• **PROBLEM TO SOLVE**: Give the entries back exactly as they stand, but without pictures.
☆ ☆ ☆
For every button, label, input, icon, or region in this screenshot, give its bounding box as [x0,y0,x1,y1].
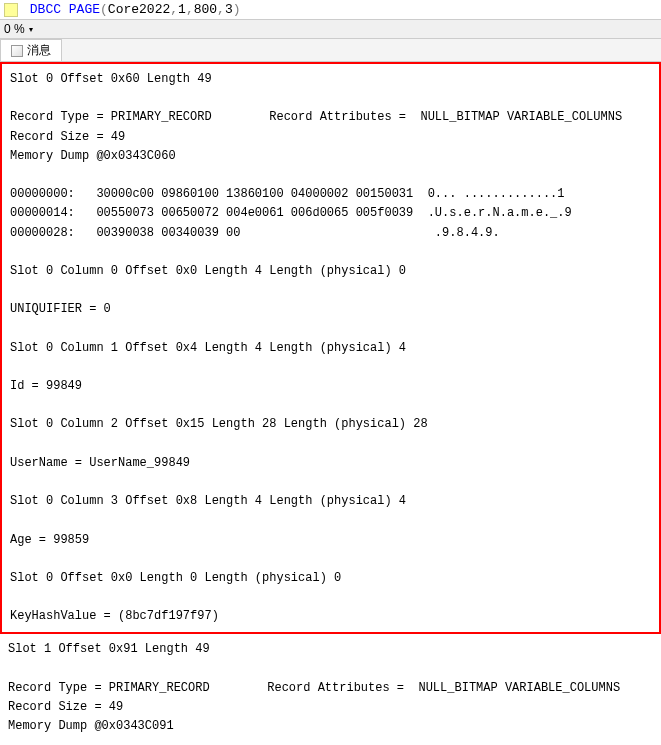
tab-bar: 消息 [0,39,661,62]
slot0-uniquifier: UNIQUIFIER = 0 [10,302,111,316]
slot0-col4: Slot 0 Offset 0x0 Length 0 Length (physi… [10,571,341,585]
message-tab-icon [11,45,23,57]
paren-open: ( [100,2,108,17]
sql-editor-line[interactable]: DBCC PAGE(Core2022,1,800,3) [0,0,661,20]
slot1-record-size: Record Size = 49 [8,700,123,714]
slot0-hex-row: 00000014: 00550073 00650072 004e0061 006… [10,206,572,220]
tab-label: 消息 [27,42,51,59]
sql-arg-fileno: 1 [178,2,186,17]
slot0-col3: Slot 0 Column 3 Offset 0x8 Length 4 Leng… [10,494,406,508]
slot0-keyhash: KeyHashValue = (8bc7df197f97) [10,609,219,623]
sql-keyword: DBCC PAGE [30,2,100,17]
line-marker-icon [4,3,18,17]
slot0-col0: Slot 0 Column 0 Offset 0x0 Length 4 Leng… [10,264,406,278]
slot0-header: Slot 0 Offset 0x60 Length 49 [10,72,212,86]
slot1-memory-dump: Memory Dump @0x0343C091 [8,719,174,733]
slot0-col2: Slot 0 Column 2 Offset 0x15 Length 28 Le… [10,417,428,431]
slot0-memory-dump: Memory Dump @0x0343C060 [10,149,176,163]
progress-percent: 0 % [4,22,25,36]
slot0-username: UserName = UserName_99849 [10,456,190,470]
sql-arg-pageno: 800 [194,2,217,17]
slot1-header: Slot 1 Offset 0x91 Length 49 [8,642,210,656]
slot0-hex-row: 00000028: 00390038 00340039 00 .9.8.4.9. [10,226,500,240]
slot0-col1: Slot 0 Column 1 Offset 0x4 Length 4 Leng… [10,341,406,355]
slot-1-record: Slot 1 Offset 0x91 Length 49 Record Type… [0,634,661,745]
tab-messages[interactable]: 消息 [0,39,62,61]
slot1-record-type: Record Type = PRIMARY_RECORD Record Attr… [8,681,620,695]
sql-arg-opt: 3 [225,2,233,17]
slot0-record-size: Record Size = 49 [10,130,125,144]
sql-arg-db: Core2022 [108,2,170,17]
slot-0-record: Slot 0 Offset 0x60 Length 49 Record Type… [0,62,661,634]
slot0-id: Id = 99849 [10,379,82,393]
status-bar: 0 % ▾ [0,20,661,39]
slot0-record-type: Record Type = PRIMARY_RECORD Record Attr… [10,110,622,124]
paren-close: ) [233,2,241,17]
dropdown-arrow-icon[interactable]: ▾ [29,25,33,34]
slot0-age: Age = 99859 [10,533,89,547]
slot0-hex-row: 00000000: 30000c00 09860100 13860100 040… [10,187,565,201]
output-content[interactable]: Slot 0 Offset 0x60 Length 49 Record Type… [0,62,661,745]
☆ ☆ ☆
• **RESPONSE TO THE EXERCISE**:
For every button, label, input, icon, or region in this screenshot, give its bounding box as [x0,y0,x1,y1].
tab-bar: 消息 [0,39,661,62]
slot0-uniquifier: UNIQUIFIER = 0 [10,302,111,316]
slot0-col4: Slot 0 Offset 0x0 Length 0 Length (physi… [10,571,341,585]
message-tab-icon [11,45,23,57]
paren-open: ( [100,2,108,17]
sql-editor-line[interactable]: DBCC PAGE(Core2022,1,800,3) [0,0,661,20]
slot1-record-size: Record Size = 49 [8,700,123,714]
slot0-hex-row: 00000014: 00550073 00650072 004e0061 006… [10,206,572,220]
tab-label: 消息 [27,42,51,59]
sql-arg-fileno: 1 [178,2,186,17]
slot0-col3: Slot 0 Column 3 Offset 0x8 Length 4 Leng… [10,494,406,508]
slot0-keyhash: KeyHashValue = (8bc7df197f97) [10,609,219,623]
sql-keyword: DBCC PAGE [30,2,100,17]
line-marker-icon [4,3,18,17]
slot0-col0: Slot 0 Column 0 Offset 0x0 Length 4 Leng… [10,264,406,278]
slot0-header: Slot 0 Offset 0x60 Length 49 [10,72,212,86]
slot1-memory-dump: Memory Dump @0x0343C091 [8,719,174,733]
slot0-col2: Slot 0 Column 2 Offset 0x15 Length 28 Le… [10,417,428,431]
slot0-memory-dump: Memory Dump @0x0343C060 [10,149,176,163]
progress-percent: 0 % [4,22,25,36]
slot0-username: UserName = UserName_99849 [10,456,190,470]
sql-arg-pageno: 800 [194,2,217,17]
slot1-header: Slot 1 Offset 0x91 Length 49 [8,642,210,656]
slot0-hex-row: 00000028: 00390038 00340039 00 .9.8.4.9. [10,226,500,240]
slot0-col1: Slot 0 Column 1 Offset 0x4 Length 4 Leng… [10,341,406,355]
slot-1-record: Slot 1 Offset 0x91 Length 49 Record Type… [0,634,661,745]
tab-messages[interactable]: 消息 [0,39,62,61]
slot1-record-type: Record Type = PRIMARY_RECORD Record Attr… [8,681,620,695]
sql-arg-opt: 3 [225,2,233,17]
slot0-record-size: Record Size = 49 [10,130,125,144]
sql-arg-db: Core2022 [108,2,170,17]
slot-0-record: Slot 0 Offset 0x60 Length 49 Record Type… [0,62,661,634]
slot0-id: Id = 99849 [10,379,82,393]
status-bar: 0 % ▾ [0,20,661,39]
slot0-record-type: Record Type = PRIMARY_RECORD Record Attr… [10,110,622,124]
paren-close: ) [233,2,241,17]
dropdown-arrow-icon[interactable]: ▾ [29,25,33,34]
slot0-age: Age = 99859 [10,533,89,547]
slot0-hex-row: 00000000: 30000c00 09860100 13860100 040… [10,187,565,201]
output-content[interactable]: Slot 0 Offset 0x60 Length 49 Record Type… [0,62,661,745]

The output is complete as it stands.